Time for adaptive change

The extent of future climate change largely depends on what actions we do or do not take

With the pandemic causing all business disruptions, economic slump, and travel slowdown, there might be one positive outcome: that CO2 emissions would be reduced. Gargonia/Shutterstock

In our lives, there are events and milestones that become pivotal for ourselves and our communities. Sometimes, these events change everything. One such event is the COVID-19 pandemic, which has certainly been an unprecedented driver of change. It has upended the way we live, signalling the start of a new era.

COVID-19 has also significantly changed the foundational assumptions we would normally have and got us thinking if anything will return to normal again. But in terms of sustainability, the phrase “business as usual” should apply. To achieve sustainability, we need to change progressively and build on the past but not be limited by it. For this, we need reliable data to support a common vision, objectives, and goals.

To discuss this and other related issues, over 70 speakers and panellists came together at the PropertyGuru Asia Real Estate Summit (ARES) 2020 and 2021. Together, they discussed the real estate industry’s needs, the need to adapt to a changed world, and the quest for more sustainable outcomes.
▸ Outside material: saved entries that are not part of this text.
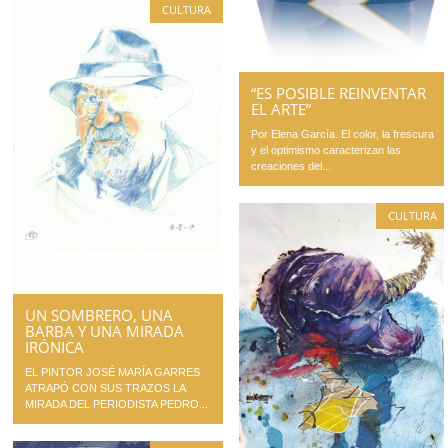
CULTURA
“ES POSIBLE REINVENTAR
EL ARTE”
Por Elena García. El color, la frescura
y el optimismo caracterizan las
creaciones del...
CULTURA
UN SOMBRERO, UNA
BARBA Y UNA MIRADA
IRÓNICA
EL PINTOR JOSÉ MARÍA GARRES
ATRAPÓ CON SUS TRAZOS LA
MIRADA DEL PERIODISTA PEDRO...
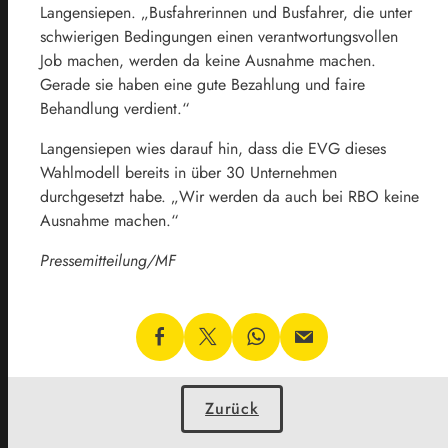
Langensiepen. „Busfahrerinnen und Busfahrer, die unter
schwierigen Bedingungen einen verantwortungsvollen
Job machen, werden da keine Ausnahme machen.
Gerade sie haben eine gute Bezahlung und faire
Behandlung verdient.“
Langensiepen wies darauf hin, dass die EVG dieses
Wahlmodell bereits in über 30 Unternehmen
durchgesetzt habe. „Wir werden da auch bei RBO keine
Ausnahme machen.“
Pressemitteilung/MF
Zurück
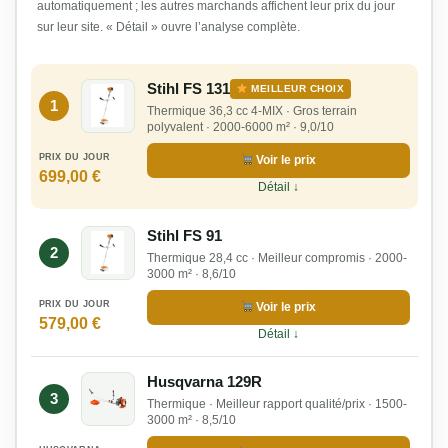
automatiquement ; les autres marchands affichent leur prix du jour
sur leur site. « Détail » ouvre l’analyse complète.
Stihl FS 131
MEILLEUR CHOIX
1
Thermique 36,3 cc 4-MIX · Gros terrain
polyvalent · 2000-6000 m² · 9,0/10
PRIX DU JOUR
Voir le prix
699,00 €
Détail ↓
Stihl FS 91
2
Thermique 28,4 cc · Meilleur compromis · 2000-
3000 m² · 8,6/10
PRIX DU JOUR
Voir le prix
579,00 €
Détail ↓
Husqvarna 129R
3
Thermique · Meilleur rapport qualité/prix · 1500-
3000 m² · 8,5/10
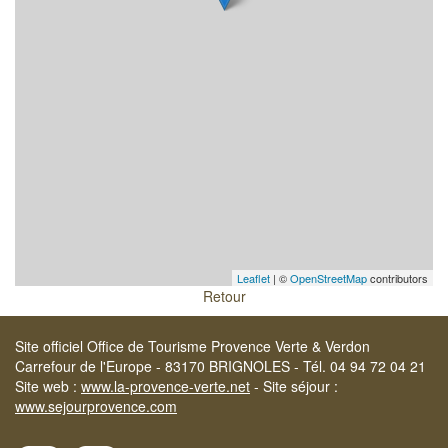
Leaflet
| ©
OpenStreetMap
contributors
Retour
Site officiel Office de Tourisme Provence Verte & Verdon
Carrefour de l'Europe - 83170 BRIGNOLES - Tél. 04 94 72 04 21
Site web :
www.la-provence-verte.net
- Site séjour :
www.sejourprovence.com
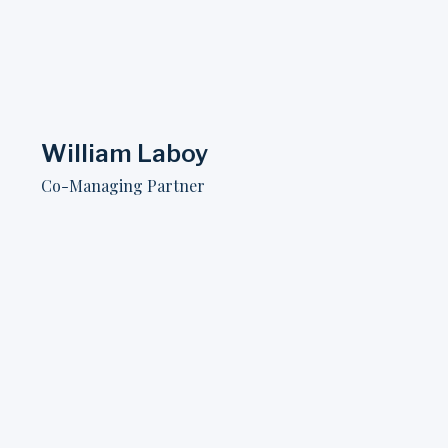
William Laboy​​
Co-Managing Partner​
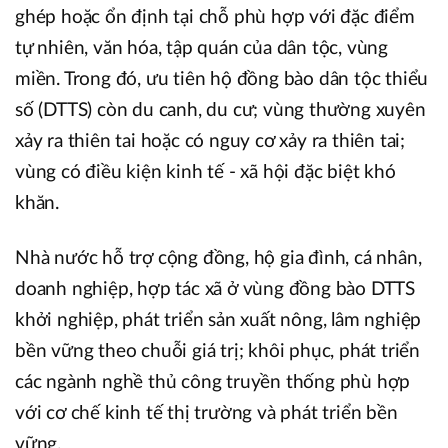
ghép hoặc ổn định tại chỗ phù hợp với đặc điểm
tự nhiên, văn hóa, tập quán của dân tộc, vùng
miền. Trong đó, ưu tiên hộ đồng bào dân tộc thiểu
số (DTTS) còn du canh, du cư; vùng thường xuyên
xảy ra thiên tai hoặc có nguy cơ xảy ra thiên tai;
vùng có điều kiện kinh tế - xã hội đặc biệt khó
khăn.
Nhà nước hỗ trợ cộng đồng, hộ gia đình, cá nhân,
doanh nghiệp, hợp tác xã ở vùng đồng bào DTTS
khởi nghiệp, phát triển sản xuất nông, lâm nghiệp
bền vững theo chuỗi giá trị; khôi phục, phát triển
các ngành nghề thủ công truyền thống phù hợp
với cơ chế kinh tế thị trường và phát triển bền
vững.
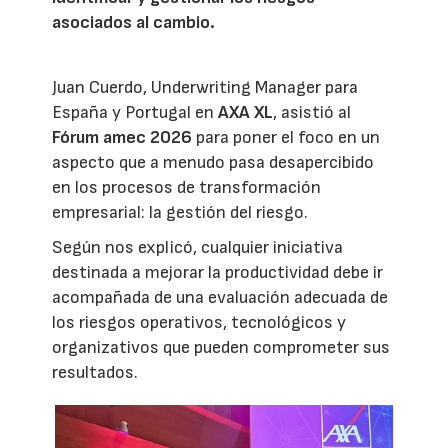
asociados al cambio.
Juan Cuerdo, Underwriting Manager para
España y Portugal en
AXA XL
, asistió al
Fórum amec 2026
para poner el foco en un
aspecto que a menudo pasa desapercibido
en los procesos de transformación
empresarial: la gestión del riesgo.
Según nos explicó, cualquier iniciativa
destinada a mejorar la productividad debe ir
acompañada de una evaluación adecuada de
los riesgos operativos, tecnológicos y
organizativos que pueden comprometer sus
resultados.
CO2 emissions progress update

Sustainability is the path for positive change and progress. It is the path that so many of us are gladly dedicated to, but dedication, passion, and vision are not enough. Actual outcomes are the only real measure of success.

Carbon emissions and CO2 levels are a direct measure to climate change concerns. These are also an indirect measure of the levels of pollution, inefficiency, waste, and other concerns that need to be addressed to achieve a sustainable future.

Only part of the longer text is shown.